Systematics, Evolution and Taxonomy of Leptolycini (Coleoptera, Lycidae)
Since 2016 I have been developing my PhD studies at Montana State University, where I focus my studies in the systematics, evolution and taxonomy of Elateroidea. My dissertation is focused on the Leptolycini (Lycidae, Lycinae), a group of neotenous lycids under the supervision of Dr. Michael A. Ivie.
Leptolycini are characterized by adult females that lack the characters that define the adult form of a beetle: compound eyes, wings, elytra, 11 antennomeres, ovipositor and a multi-segmented tarsus. These extreme neotenic adult females are often termed “larviform” females, and in most cases, the status of a given individual as an adult or larvae is not really known.
In contrast, males of these sexually dimorphic species have all the normal adult characters and are immediately identifiable as a beetle. My current research is focused in unraveling the high diversity in these sexually dimorphic case of extreme neotenous beetles using biology, morphology and DNA.

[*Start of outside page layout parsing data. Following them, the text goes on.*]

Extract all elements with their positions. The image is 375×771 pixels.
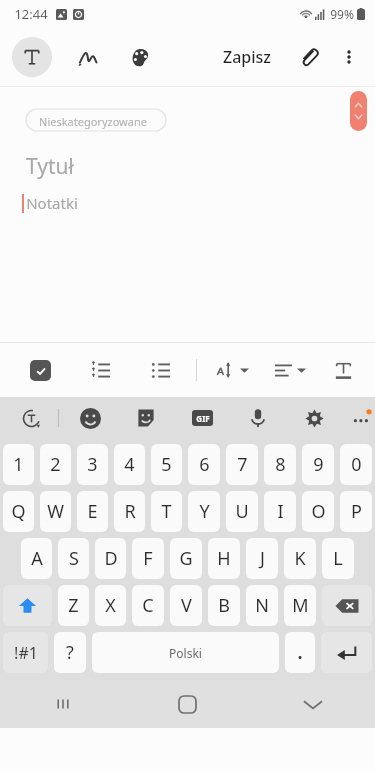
staticText: .: [297, 640, 303, 665]
staticText: 8: [275, 452, 286, 477]
button[interactable]: S: [58, 538, 89, 579]
button[interactable]: Checklist: [22, 352, 58, 388]
button[interactable]: 9: [302, 444, 334, 485]
button[interactable]: .: [285, 632, 315, 673]
button[interactable]: Font size: [213, 353, 253, 387]
button[interactable]: G: [170, 538, 202, 579]
button[interactable]: Stickers: [131, 403, 161, 433]
button[interactable]: 8: [264, 444, 296, 485]
button[interactable]: Alignment: [271, 354, 310, 387]
staticText: 9: [313, 452, 324, 477]
staticText: L: [333, 546, 343, 571]
button[interactable]: J: [246, 538, 278, 579]
staticText: T: [161, 499, 172, 524]
button[interactable]: Text recognition: [16, 403, 46, 433]
staticText: E: [87, 499, 98, 524]
button[interactable]: P: [340, 491, 372, 532]
staticText: A: [31, 546, 43, 571]
button[interactable]: Text style: [325, 352, 361, 388]
button[interactable]: Nieskategoryzowane: [26, 109, 160, 134]
button[interactable]: Draw: [68, 37, 108, 77]
button[interactable]: R: [114, 491, 145, 532]
staticText: I: [277, 499, 284, 524]
button[interactable]: W: [40, 491, 71, 532]
button[interactable]: F: [132, 538, 164, 579]
button[interactable]: Y: [188, 491, 220, 532]
staticText: 1: [13, 452, 24, 477]
button[interactable]: 7: [226, 444, 258, 485]
button[interactable]: D: [95, 538, 126, 579]
button[interactable]: More: [349, 403, 375, 433]
staticText: R: [124, 499, 136, 524]
staticText: 5: [161, 452, 172, 477]
staticText: 0: [351, 452, 362, 477]
button[interactable]: 2: [40, 444, 71, 485]
button[interactable]: Backspace: [322, 585, 372, 626]
button[interactable]: 6: [188, 444, 220, 485]
staticText: Notatki: [26, 193, 78, 213]
button[interactable]: Recent apps: [0, 680, 125, 728]
button[interactable]: Home: [125, 680, 250, 728]
staticText: F: [143, 546, 153, 571]
button[interactable]: C: [132, 585, 164, 626]
button[interactable]: T: [151, 491, 182, 532]
staticText: B: [218, 593, 230, 618]
button[interactable]: 5: [151, 444, 182, 485]
staticText: G: [179, 546, 193, 571]
button[interactable]: Numbered list: [82, 352, 118, 388]
button[interactable]: !#1: [3, 632, 48, 673]
button[interactable]: X: [95, 585, 126, 626]
button[interactable]: 3: [77, 444, 108, 485]
staticText: P: [351, 499, 362, 524]
staticText: Z: [68, 593, 79, 618]
button[interactable]: U: [226, 491, 258, 532]
staticText: V: [181, 593, 192, 618]
button[interactable]: ?: [54, 632, 86, 673]
staticText: M: [292, 593, 309, 618]
button[interactable]: L: [322, 538, 354, 579]
button[interactable]: V: [170, 585, 202, 626]
button[interactable]: O: [302, 491, 334, 532]
button[interactable]: Voice input: [243, 403, 273, 433]
button[interactable]: Palette: [120, 37, 160, 77]
staticText: 6: [199, 452, 210, 477]
button[interactable]: M: [284, 585, 316, 626]
button[interactable]: Text mode: [12, 37, 52, 77]
button[interactable]: Attach: [289, 37, 329, 77]
button[interactable]: Enter: [321, 632, 372, 673]
staticText: Tytuł: [26, 152, 74, 181]
button[interactable]: N: [246, 585, 278, 626]
staticText: U: [235, 499, 249, 524]
staticText: Q: [11, 499, 26, 524]
button[interactable]: Keyboard settings: [299, 403, 329, 433]
button[interactable]: A: [21, 538, 52, 579]
button[interactable]: Polski: [92, 632, 279, 673]
staticText: C: [142, 593, 154, 618]
button[interactable]: More options: [329, 37, 369, 77]
button[interactable]: Zapisz: [215, 40, 279, 74]
button[interactable]: I: [264, 491, 296, 532]
staticText: K: [294, 546, 306, 571]
button[interactable]: Shift: [3, 585, 52, 626]
staticText: X: [105, 593, 116, 618]
button[interactable]: Hide keyboard: [250, 680, 375, 728]
button[interactable]: Q: [3, 491, 34, 532]
staticText: 2: [50, 452, 61, 477]
button[interactable]: Scroll: [350, 91, 367, 131]
staticText: 3: [87, 452, 98, 477]
button[interactable]: Z: [58, 585, 89, 626]
button[interactable]: 4: [114, 444, 145, 485]
staticText: 12:44: [14, 5, 48, 23]
button[interactable]: H: [208, 538, 240, 579]
button[interactable]: B: [208, 585, 240, 626]
staticText: J: [260, 546, 265, 571]
button[interactable]: 0: [340, 444, 372, 485]
button[interactable]: E: [77, 491, 108, 532]
button[interactable]: GIF: [187, 403, 217, 433]
button[interactable]: 1: [3, 444, 34, 485]
button[interactable]: Emoji: [75, 403, 105, 433]
staticText: 4: [124, 452, 135, 477]
button[interactable]: Bulleted list: [142, 352, 178, 388]
staticText: ?: [66, 640, 74, 665]
button[interactable]: K: [284, 538, 316, 579]
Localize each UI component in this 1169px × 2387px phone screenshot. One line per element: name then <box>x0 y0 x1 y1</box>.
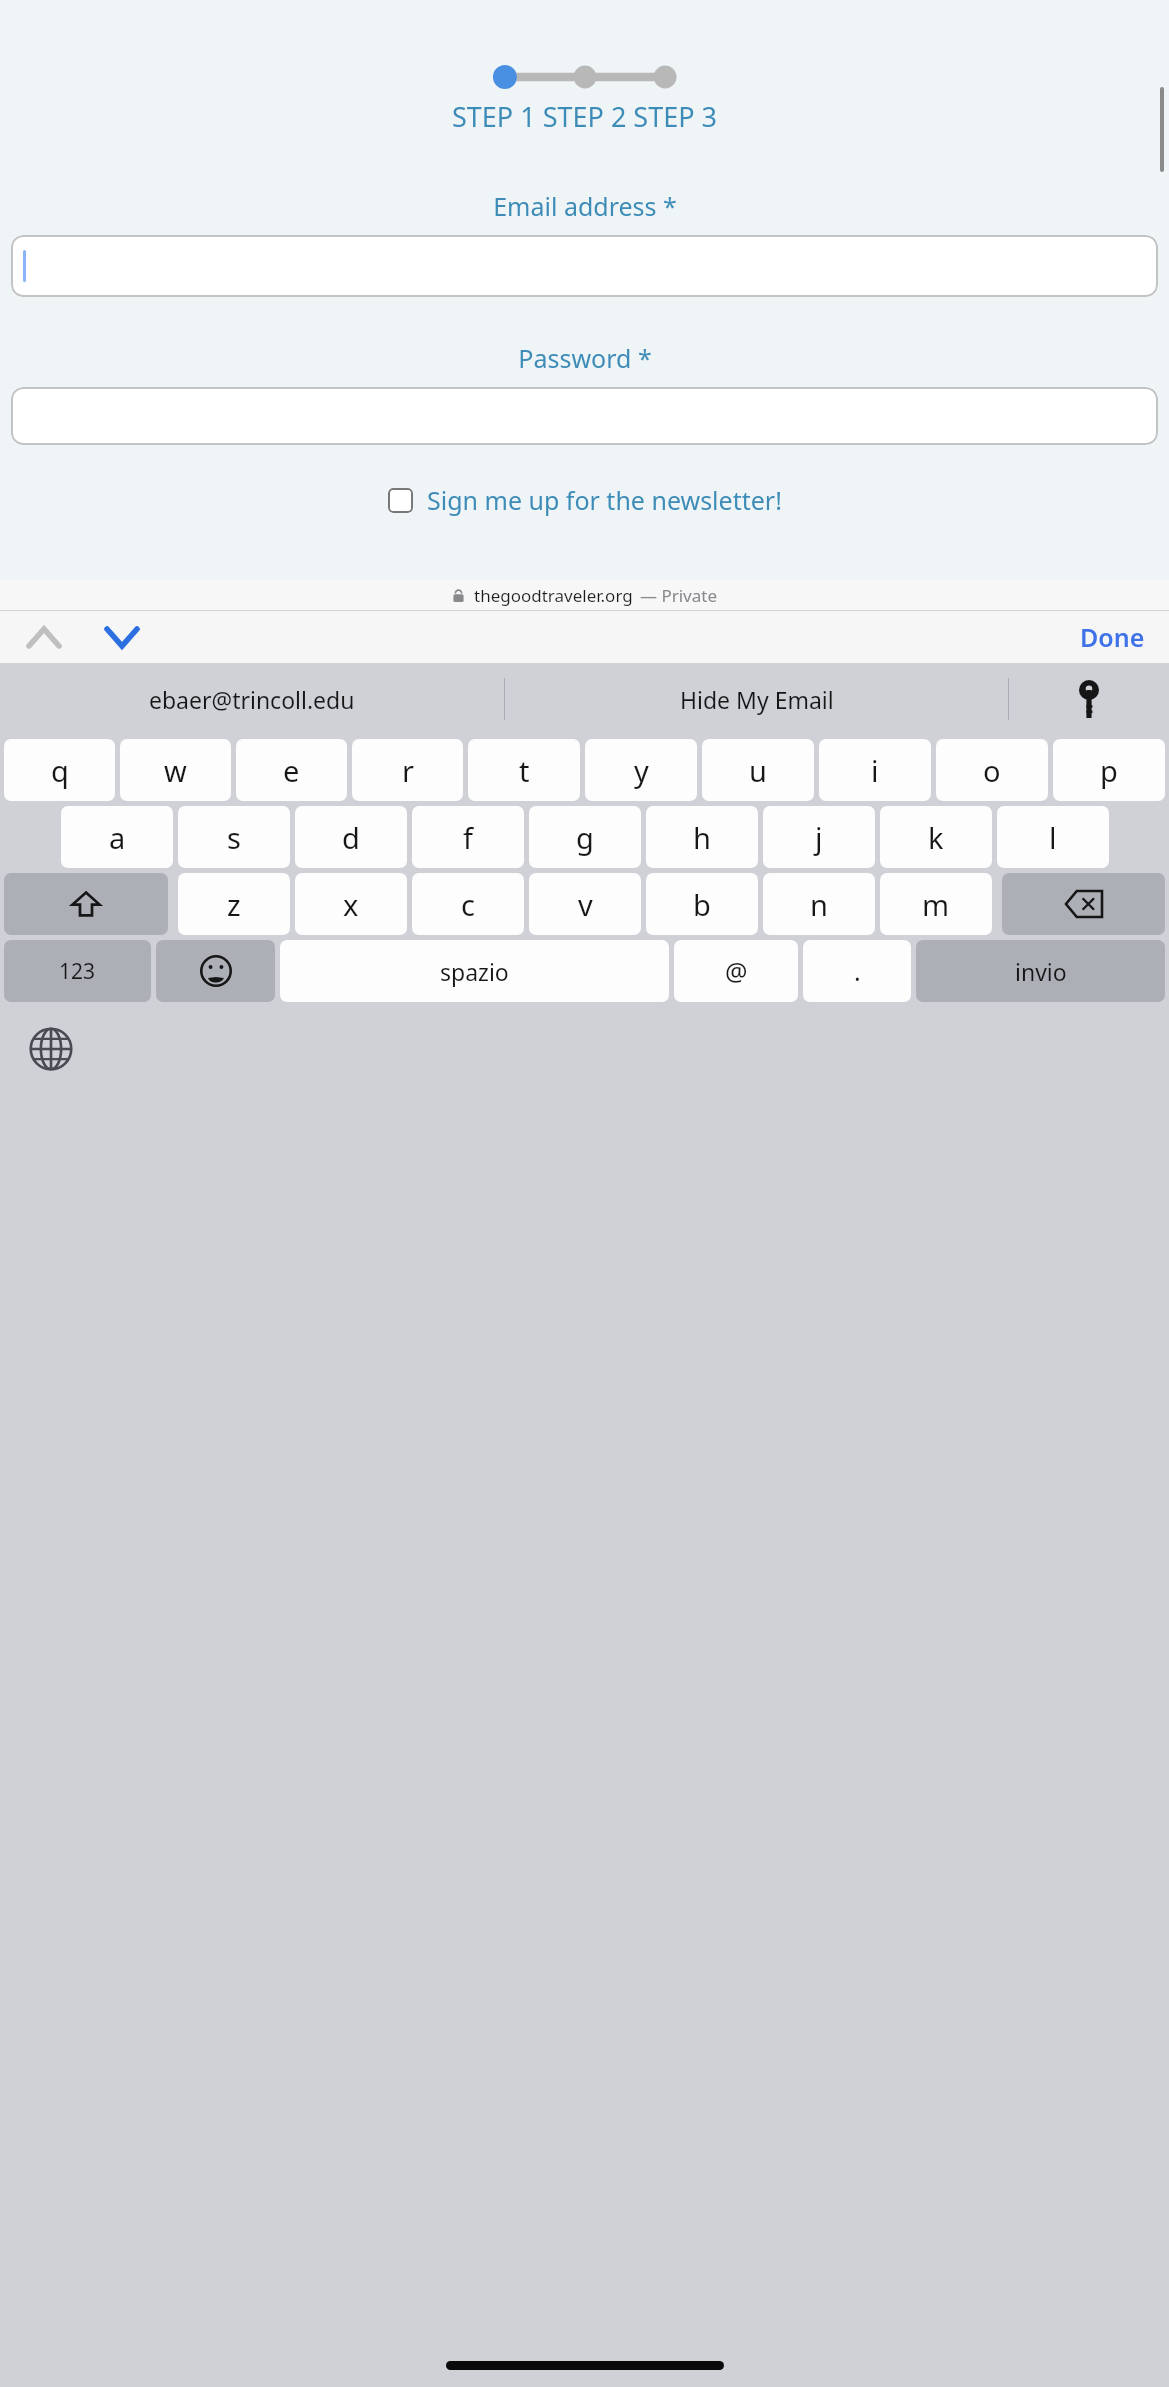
staticText: n <box>810 885 828 924</box>
staticText: Email address * <box>493 189 677 223</box>
button[interactable]: spazio <box>280 940 669 1002</box>
button[interactable]: Emoji <box>156 940 275 1002</box>
staticText: m <box>922 885 950 924</box>
staticText: x <box>343 885 359 924</box>
staticText: k <box>928 818 944 857</box>
button[interactable]: m <box>880 873 992 935</box>
button[interactable]: p <box>1053 739 1165 801</box>
button[interactable]: Change keyboard <box>22 1020 80 1078</box>
button[interactable]: e <box>236 739 347 801</box>
staticText: . <box>854 954 861 988</box>
staticText: thegoodtraveler.org <box>474 584 633 607</box>
button[interactable]: q <box>4 739 115 801</box>
button[interactable]: o <box>936 739 1048 801</box>
staticText: e <box>283 751 300 790</box>
staticText: — Private <box>640 584 718 607</box>
staticText: u <box>749 751 767 790</box>
button[interactable]: c <box>412 873 524 935</box>
button[interactable]: d <box>295 806 407 868</box>
button[interactable]: i <box>819 739 931 801</box>
button[interactable]: invio <box>916 940 1165 1002</box>
button[interactable]: @ <box>674 940 798 1002</box>
button[interactable]: v <box>529 873 641 935</box>
button[interactable]: Passwords <box>1009 663 1169 735</box>
staticText: b <box>693 885 711 924</box>
button[interactable]: Done <box>1074 614 1151 660</box>
staticText: Password * <box>518 341 652 375</box>
staticText: o <box>983 751 1001 790</box>
button[interactable]: thegoodtraveler.org <box>451 584 718 607</box>
button[interactable]: 123 <box>4 940 151 1002</box>
staticText: STEP 1 STEP 2 STEP 3 <box>452 98 717 135</box>
button[interactable]: ebaer@trincoll.edu <box>0 663 504 735</box>
button[interactable] <box>11 387 1158 445</box>
staticText: p <box>1100 751 1118 790</box>
button[interactable]: Next field <box>96 611 148 663</box>
staticText: l <box>1049 818 1057 857</box>
button[interactable]: x <box>295 873 407 935</box>
button[interactable]: g <box>529 806 641 868</box>
button[interactable]: u <box>702 739 814 801</box>
staticText: v <box>578 885 593 924</box>
staticText: y <box>634 751 649 790</box>
staticText: h <box>693 818 711 857</box>
staticText: @ <box>725 954 748 988</box>
button[interactable]: . <box>803 940 911 1002</box>
button[interactable]: l <box>997 806 1109 868</box>
staticText: t <box>519 751 530 790</box>
staticText: z <box>227 885 241 924</box>
button[interactable]: Sign me up for the newsletter! <box>388 483 782 517</box>
staticText: Done <box>1080 620 1145 654</box>
staticText: f <box>463 818 473 857</box>
button[interactable]: j <box>763 806 875 868</box>
staticText: d <box>342 818 360 857</box>
button[interactable]: Backspace <box>1002 873 1165 935</box>
button[interactable]: w <box>120 739 231 801</box>
staticText: spazio <box>440 956 509 987</box>
button[interactable]: z <box>178 873 290 935</box>
staticText: ebaer@trincoll.edu <box>149 684 355 715</box>
staticText: g <box>576 818 594 857</box>
staticText: c <box>461 885 475 924</box>
staticText: Sign me up for the newsletter! <box>427 483 782 517</box>
button[interactable]: h <box>646 806 758 868</box>
button[interactable]: y <box>585 739 697 801</box>
staticText: s <box>227 818 241 857</box>
staticText: w <box>164 751 187 790</box>
button[interactable]: Shift <box>4 873 168 935</box>
button[interactable]: s <box>178 806 290 868</box>
staticText: 123 <box>59 957 96 986</box>
button[interactable]: f <box>412 806 524 868</box>
button[interactable]: b <box>646 873 758 935</box>
staticText: i <box>871 751 879 790</box>
staticText: q <box>51 751 69 790</box>
button[interactable]: r <box>352 739 463 801</box>
staticText: j <box>815 818 823 857</box>
button[interactable]: t <box>468 739 580 801</box>
button[interactable]: Hide My Email <box>505 663 1008 735</box>
button[interactable]: n <box>763 873 875 935</box>
staticText: a <box>109 818 126 857</box>
button[interactable] <box>11 235 1158 297</box>
button[interactable]: k <box>880 806 992 868</box>
staticText: Hide My Email <box>680 684 834 715</box>
button[interactable]: Previous field <box>18 611 70 663</box>
button[interactable]: a <box>61 806 173 868</box>
staticText: invio <box>1015 956 1067 987</box>
staticText: r <box>402 751 414 790</box>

In addition to my PhD research with the Leptolycini I am currently working in the following projects:
1) Taxonomic Revision of Calochromini (Lycidae, Lycinae), with focus on the New World genera
3) Revision of the World Omethidae (Coleoptera, Elateroidea)
4) Taxonomic revision of the genus Thonalmus Bourgeois, 1882 (Lycidae, Thonalmini)
5) Revision of the family Cneoglossidae Guérin-Méneville, 1843 (Coleoptera, Byrrhoidea)
I am also interested in the taxonomy of other families of Elateroidea and Byrrhoidea, such as Omethidae (including Telegeusinae) Cerophytidae, Cneoglossidae, Phengodidae and Lampyridae as well as other odd balls within these superfamilies.